### WHAT IS EXPECTED
Every line from the one with "tan de moda" to the one with "enmarcar – Arboleda en", including those two, is to be copied exactly; all other lines of the entries below are left out.

### SOURCE RECORDS
────
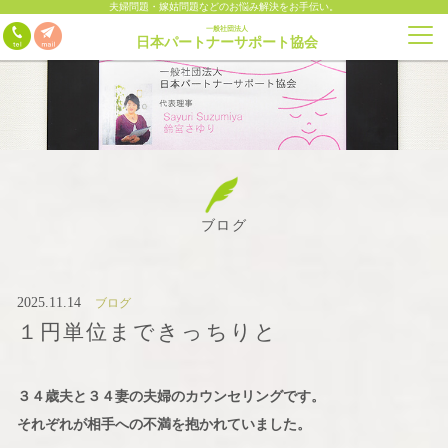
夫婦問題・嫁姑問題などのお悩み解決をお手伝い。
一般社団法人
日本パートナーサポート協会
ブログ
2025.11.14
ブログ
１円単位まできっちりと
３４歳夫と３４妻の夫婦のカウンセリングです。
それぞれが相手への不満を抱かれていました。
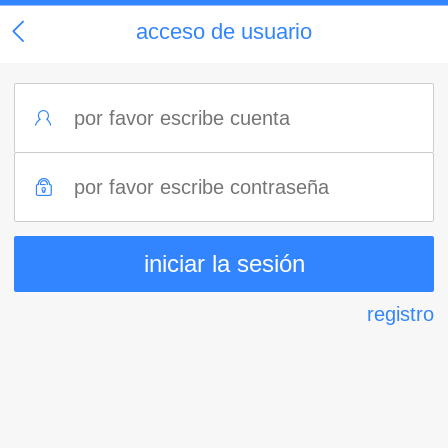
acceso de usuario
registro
────
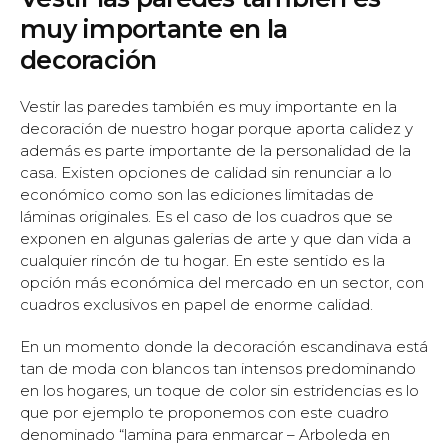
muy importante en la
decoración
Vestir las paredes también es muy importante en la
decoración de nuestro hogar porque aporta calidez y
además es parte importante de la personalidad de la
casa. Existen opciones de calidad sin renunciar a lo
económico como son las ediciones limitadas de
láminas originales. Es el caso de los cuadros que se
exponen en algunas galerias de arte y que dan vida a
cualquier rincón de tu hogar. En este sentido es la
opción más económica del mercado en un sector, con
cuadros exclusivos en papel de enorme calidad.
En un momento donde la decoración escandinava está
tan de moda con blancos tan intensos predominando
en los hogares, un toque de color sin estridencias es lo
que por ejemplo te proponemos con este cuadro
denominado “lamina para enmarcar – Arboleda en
────
### EXERCISE OUTPUT
tan de moda con blancos tan intensos predominando
en los hogares, un toque de color sin estridencias es lo
que por ejemplo te proponemos con este cuadro
denominado “lamina para enmarcar – Arboleda en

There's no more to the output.